**PROBLEM:** Your answer must consist of exactly the lines below, starting with the line with "physical items and" and going on through the line with "Visit us in", and nothing else.

Items listed in a dataset:
========
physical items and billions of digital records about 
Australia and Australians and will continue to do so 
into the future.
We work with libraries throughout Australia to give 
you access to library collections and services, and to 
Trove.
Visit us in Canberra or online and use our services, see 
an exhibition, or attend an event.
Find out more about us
========
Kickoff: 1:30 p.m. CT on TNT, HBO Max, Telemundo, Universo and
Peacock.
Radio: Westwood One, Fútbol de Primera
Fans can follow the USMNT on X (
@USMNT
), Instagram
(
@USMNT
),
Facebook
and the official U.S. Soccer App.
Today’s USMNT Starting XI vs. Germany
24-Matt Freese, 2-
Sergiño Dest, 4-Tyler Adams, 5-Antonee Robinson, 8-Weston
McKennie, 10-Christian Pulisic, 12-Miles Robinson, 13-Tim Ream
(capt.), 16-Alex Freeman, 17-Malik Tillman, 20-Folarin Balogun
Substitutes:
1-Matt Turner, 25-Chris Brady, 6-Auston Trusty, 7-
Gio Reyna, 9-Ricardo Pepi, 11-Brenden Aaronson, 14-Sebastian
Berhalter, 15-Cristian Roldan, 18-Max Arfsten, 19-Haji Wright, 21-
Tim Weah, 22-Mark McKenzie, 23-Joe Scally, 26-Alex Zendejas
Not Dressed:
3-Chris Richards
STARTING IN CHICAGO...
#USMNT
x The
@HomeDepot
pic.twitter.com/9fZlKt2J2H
========
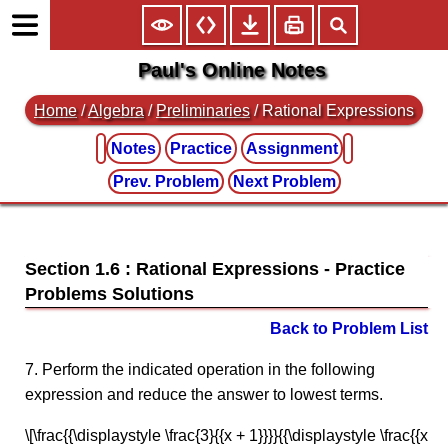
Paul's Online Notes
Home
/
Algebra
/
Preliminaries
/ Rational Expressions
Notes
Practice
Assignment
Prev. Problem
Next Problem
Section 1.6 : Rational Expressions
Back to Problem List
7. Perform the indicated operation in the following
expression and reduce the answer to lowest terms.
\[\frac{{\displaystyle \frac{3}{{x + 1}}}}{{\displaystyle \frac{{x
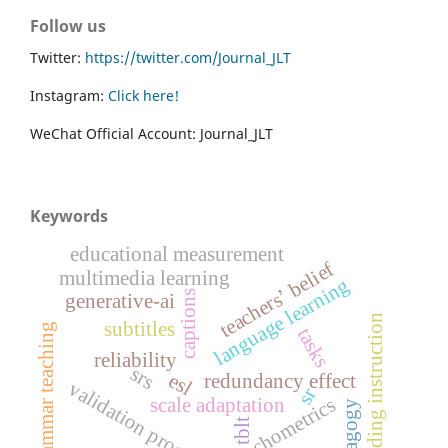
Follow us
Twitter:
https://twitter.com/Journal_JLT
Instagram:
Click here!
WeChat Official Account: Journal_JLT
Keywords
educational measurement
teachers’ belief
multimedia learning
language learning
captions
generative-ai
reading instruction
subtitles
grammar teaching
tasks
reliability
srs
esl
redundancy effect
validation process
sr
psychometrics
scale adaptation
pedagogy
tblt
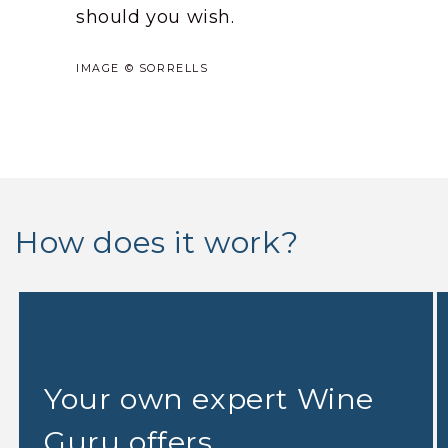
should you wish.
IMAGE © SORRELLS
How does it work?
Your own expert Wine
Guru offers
========
**WRITTEN RESPONSE:**
physical items and billions of digital records about 
Australia and Australians and will continue to do so 
into the future.
We work with libraries throughout Australia to give 
you access to library collections and services, and to 
Trove.
Visit us in Canberra or online and use our services, see 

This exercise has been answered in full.